Russia pounds Kyiv with airstrikes during G20 meeting
Russia fired off another round of airstrikes against civilian infrastructure across Ukraine on Tuesday, killing at least one person in Kyiv as the G20 leaders met to discuss a potential declaration condemning the war.
Just under 100 Russian missiles were fired at targets in the Lviv, Zhytomyr, Khmelnytskyi and Rivne provinces in western Ukraine, as well as the nation’s two major cities, Kyiv and Kharkiv.
Kyrylo Tymoshenko, a senior Ukrainian official, said the strikes hit power plants in the central and northern regions of the country. He called the situation “critical.”
“The situation in the capital is extremely difficult, special schedules of emergency shutdowns are introduced,” he said on the messaging app Telegram.
Authorities in Kyiv said half the city was without power.
Mayor Vitali Klitschko said the city’s one known fatality was a civilian found in a residential building hit by a Russian missile.
The attacks came as leaders from the world’s 20 largest economies — the so-called G20, which includes Russia — met in Indonesia and discussed a potential declaration condemning Moscow’s war on its neighbor.
Tuesday’s strikes were the latest example of Russia lashing out after battlefield losses. Russian forces pulled back from the strategic city of Kherson four days ago, paving the way for Kyiv’s forces to reclaim the regional capital.
Russia’s air assault follows a familiar pattern, bombarding Ukrainian infrastructure from afar in response to strategic losses on the battlefield.

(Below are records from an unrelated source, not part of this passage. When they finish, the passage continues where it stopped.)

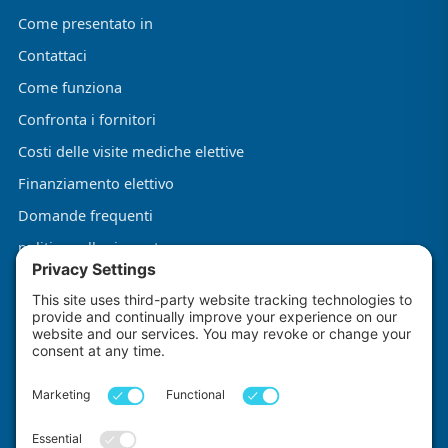
Come presentato in
Contattaci
Come funziona
Confronta i fornitori
Costi delle visite mediche elettive
Finanziamento elettivo
Domande frequenti
politica sulla riservatezza
Termini e condizioni
Informativa sui cookie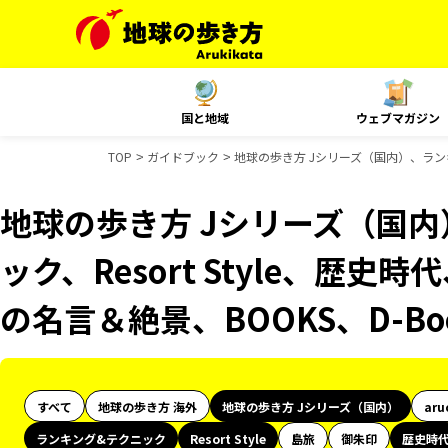
国と地域
ウェブマガジン
TOP
ガイドブック
地球の歩き方 Jシリーズ（国内）、ランキン
地球の歩き方 Jシリーズ（国
ック、Resort Style、歴史
の名言＆絶景、BOOKS、D-B
すべて
地球の歩き方 海外
地球の歩き方 Jシリーズ（国内）
aru
ランキング&テクニック
Resort Style
島旅
御朱印
歴史時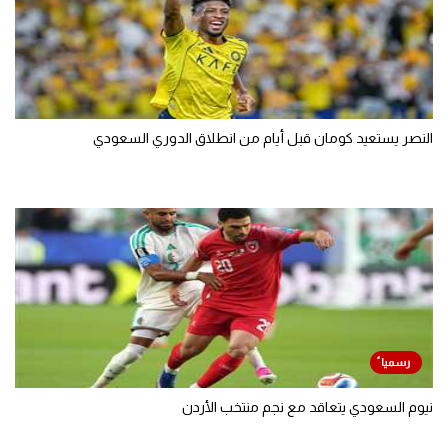
النصر يستعيد كومان قبل أيام من انطلاق الدوري السعودي
نيوم السعودي يتعاقد مع نجم منتخب الأردن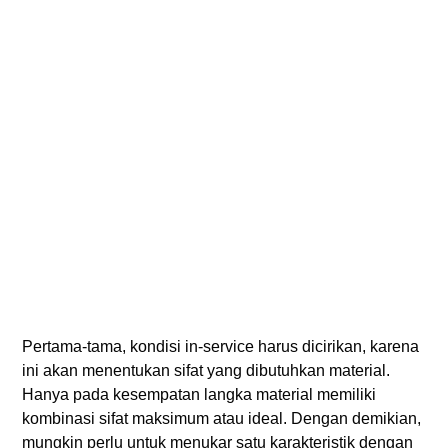
Pertama-tama, kondisi in-service harus dicirikan, karena
ini akan menentukan sifat yang dibutuhkan material.
Hanya pada kesempatan langka material memiliki
kombinasi sifat maksimum atau ideal. Dengan demikian,
mungkin perlu untuk menukar satu karakteristik dengan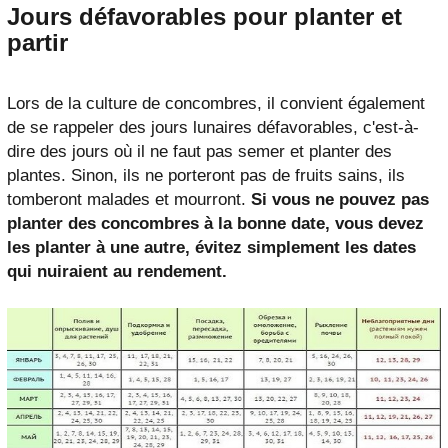
Jours défavorables pour planter et
partir
Lors de la culture de concombres, il convient également
de se rappeler des jours lunaires défavorables, c'est-à-
dire des jours où il ne faut pas semer et planter des
plantes. Sinon, ils ne porteront pas de fruits sains, ils
tomberont malades et mourront.
Si vous ne pouvez pas
planter des concombres à la bonne date, vous devez
les planter à une autre, évitez simplement les dates
qui nuiraient au rendement.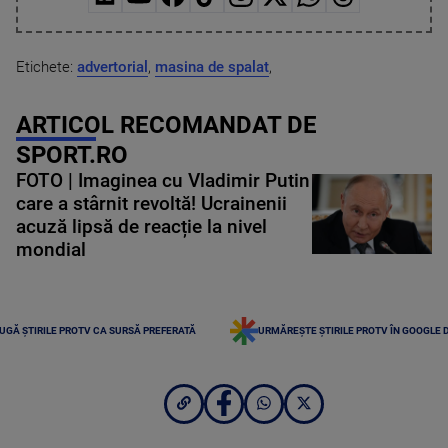
Etichete:
advertorial
,
masina de spalat
,
ARTICOL RECOMANDAT DE
SPORT.RO
FOTO | Imaginea cu Vladimir Putin
care a stârnit revoltă! Ucrainenii
acuză lipsă de reacție la nivel
mondial
UGĂ ȘTIRILE PROTV CA SURSĂ PREFERATĂ
URMĂREȘTE ȘTIRILE PROTV ÎN GOOGLE 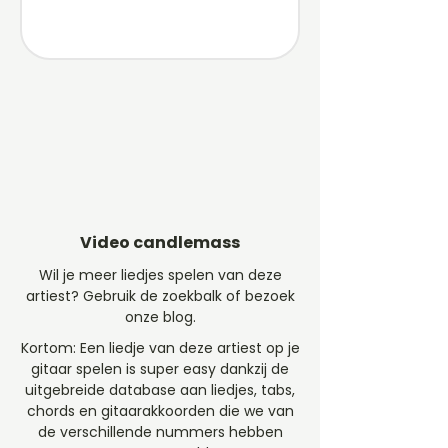
Video candlemass
Wil je meer liedjes spelen van deze
artiest? Gebruik de zoekbalk of bezoek
onze blog.
Kortom: Een liedje van deze artiest op je
gitaar spelen is super easy dankzij de
uitgebreide database aan liedjes, tabs,
chords en gitaarakkoorden die we van
de verschillende nummers hebben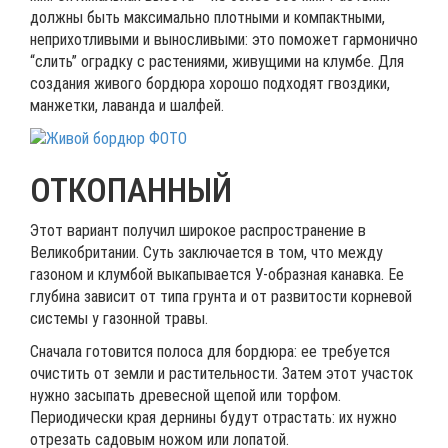
должны быть максимально плотными и компактными,
неприхотливыми и выносливыми: это поможет гармонично
“слить” оградку с растениями, живущими на клумбе. Для
создания живого бордюра хорошо подходят гвоздики,
манжетки, лаванда и шалфей.
ОТКОПАННЫЙ
Этот вариант получил широкое распространение в
Великобритании. Суть заключается в том, что между
газоном и клумбой выкапывается У-образная канавка. Ее
глубина зависит от типа грунта и от развитости корневой
системы у газонной травы.
Сначала готовится полоса для бордюра: ее требуется
очистить от земли и растительности. Затем этот участок
нужно засыпать древесной щепой или торфом.
Периодически края дернины будут отрастать: их нужно
отрезать садовым ножом или лопатой.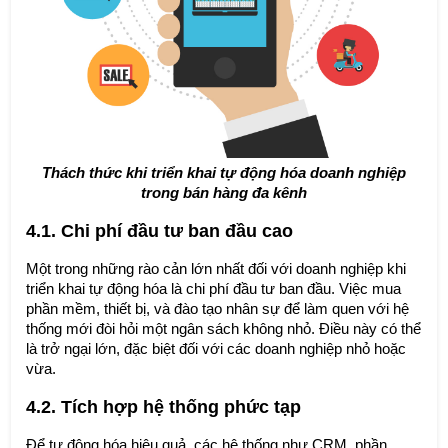
Thách thức khi triển khai tự động hóa doanh nghiệp
trong bán hàng đa kênh
4.1. Chi phí đầu tư ban đầu cao
Một trong những rào cản lớn nhất đối với doanh nghiệp khi
triển khai tự động hóa là chi phí đầu tư ban đầu. Việc mua
phần mềm, thiết bị, và đào tạo nhân sự để làm quen với hệ
thống mới đòi hỏi một ngân sách không nhỏ. Điều này có thể
là trở ngại lớn, đặc biệt đối với các doanh nghiệp nhỏ hoặc
vừa.
4.2. Tích hợp hệ thống phức tạp
Để tự động hóa hiệu quả, các hệ thống như CRM, phần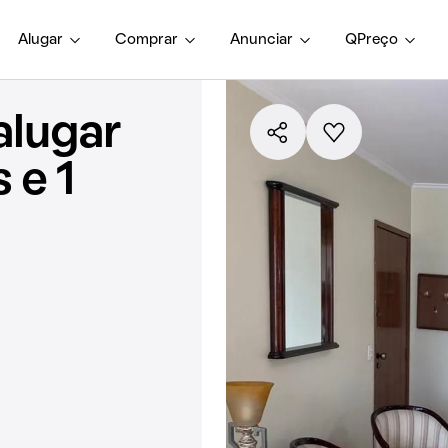
Alugar
Comprar
Anunciar
QPreço
alugar
 e 1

Recently, Kremlin loyalists have gone so far as to call explicitly for attacks on civilian infrastructure, in order to break Ukraine’s will to fight.
But in a video address to the G20 delegates, Ukrainian President Volodymyr Zelensky said his nation would continue to fight, taking advantage of its recent momentum on the southern front.
“We will not allow Russia to wait it out, build up its forces, and then start a new series of terror and global destabilization,” he said.
“I am convinced now is the time when the Russian destructive war must and can be stopped.”